Audit of Sanctions — checks that sanction (special or general) from competent authority exists for the expenditure.

(ii) Large project implemented with no assessment of whether expected benefits were achieved.

Performance Audit — checks whether programmes/schemes/projects are run economically and yield expected results.

(iii) Funds utilised from an account for which no budgetary provision was made.

Audit Against Provision of Funds — checks that a provision of funds authorised by competent authority exists before expenditure is incurred.

(iv) Expenditures made without following prescribed financial regulations.

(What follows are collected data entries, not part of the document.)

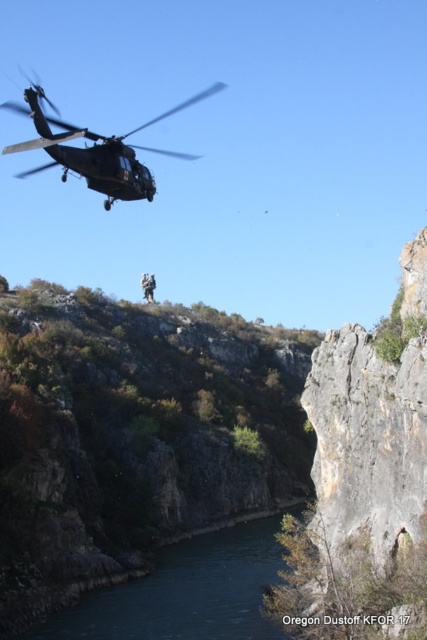 Question: Is matte black helicopter at upper left positioned in front of camouflage fabric soldier at upper center?

Choices:
 (A) no
 (B) yes

Answer: (B)

Question: Observing the image, what is the correct spatial positioning of green leafy hillside at upper center in reference to blue smooth water at lower center?

Choices:
 (A) above
 (B) below

Answer: (A)

Question: Which point is closer to the camera taking this photo?

Choices:
 (A) (160, 604)
 (B) (149, 298)

Answer: (A)

Question: Which point is closer to the camera?

Choices:
 (A) (155, 285)
 (B) (113, 166)
 (C) (102, 632)

Answer: (B)

Question: Can you confirm if matte black helicopter at upper left is smaller than camouflage fabric soldier at upper center?

Choices:
 (A) no
 (B) yes

Answer: (A)

Question: Based on their relative distances, which object is farther from the matte black helicopter at upper left?

Choices:
 (A) blue smooth water at lower center
 (B) green leafy hillside at upper center
 (C) camouflage fabric soldier at upper center

Answer: (C)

Audit Against Rules and Orders — checks that expenditure conforms to relevant statutory provisions and financial rules/regulations.

(v) Unnecessary spending not aligned with financial propriety.

Propriety Audit — checks that expenditure is incurred with due regard to broad and general principles of financial propriety.

⚠️ Common exam mistakes

  • Confusing 'Audit of Sanctions' with 'Audit Against Rules and Orders' — sanctions relate to approval authority; rules relate to procedural compliance with financial regulations.
  • Mixing up 'Audit Against Provision of Funds' with 'Audit of Sanctions' — provision of funds = budgetary allocation exists; sanction = specific approval to spend it.
  • Thinking Performance Audit is about financial accuracy — it is about outcomes and value for money, not arithmetic.
  • Treating Propriety Audit as equivalent to legal compliance — propriety is a broader, principles-based standard (prudence, public interest) beyond mere rule compliance.